[Date Prev][Date Next][Thread Prev][Thread Next][Date Index][Thread Index]

Re: Using RocksDB as State Backend over a Distributed File System


I'm agree with Stefan. I think you can look at this document, given here: Apache Flink 1.4 Documentation:Checkpointing

Qingxiang Ma.

2018-04-26 20:00 GMT+08:00 Stefan Richter <s.richter@xxxxxxxxxxxxxxxxx>:

I think there is a misunderstanding. RocksDB state backend always operates on local disk of the node that runs your task to give you optimal performance. You can think of this as a transient working area that does not require any durability. Durability always happens through checkpoints (or savepoints) which, in turn, go to a distributed storage. Checkpoints and checkpoints are like a consistent moment-in-time image of the backends content and can be used to recover under failure (checkpoints) or manually resume your job (savepoints).

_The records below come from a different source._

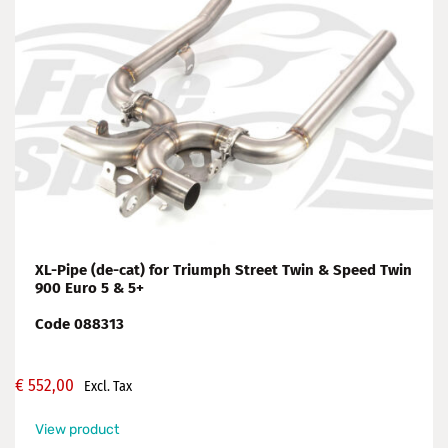
XL-Pipe (de-cat) for Triumph Street Twin & Speed Twin
900 Euro 5 & 5+
Code 088313
€
552,00
Excl. Tax
View product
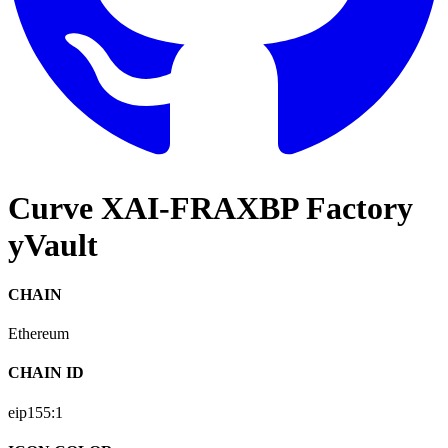
Curve XAI-FRAXBP Factory
yVault
CHAIN
Ethereum
CHAIN ID
eip155:
1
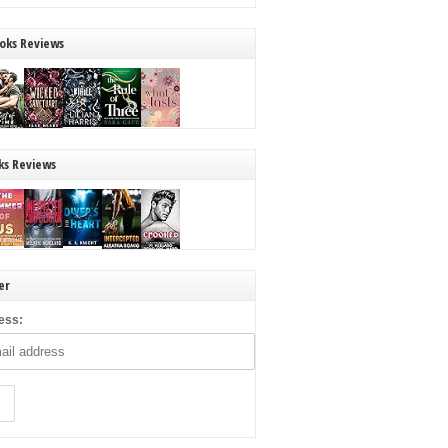
oks Reviews
ks Reviews
er
ess:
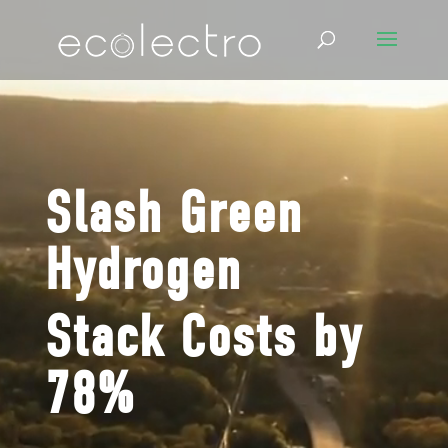
Video
Video
Player
Player
Slash
Green
Hydrogen
Stack Costs by
78%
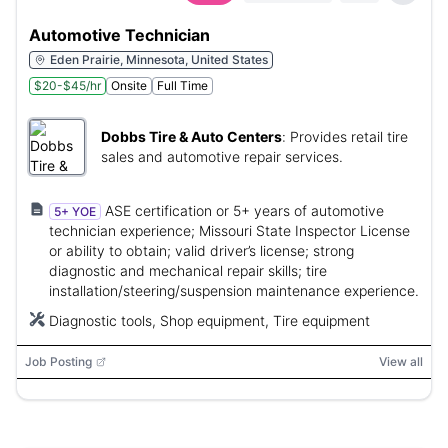
Automotive Technician
Eden Prairie, Minnesota, United States
$20-$45/hr
Onsite
Full Time
Dobbs Tire & Auto Centers
:
Provides retail tire
sales and automotive repair services.
ASE certification or 5+ years of automotive
5+ YOE
technician experience; Missouri State Inspector License
or ability to obtain; valid driver’s license; strong
diagnostic and mechanical repair skills; tire
installation/steering/suspension maintenance experience.
Diagnostic tools, Shop equipment, Tire equipment
Job Posting
View all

Am 26.04.2018 um 13:16 schrieb Chirag Dewan <chirag.dewan22@xxxxxxxx>:


I am working on a use case where I need to store a large amount of data in state. I am using RocksDB as my state backend. Now to ensure data replication, I want to store the RocksDB files in some distributed file system.

From the documentation I can see that Flink recommends a list of FileSystem to be used for state backend. Given here :

But I cannot figure out the file system for RocksDB. What are the recommendations for File Systems to be used with  RocksDB? 

Thanks in advance.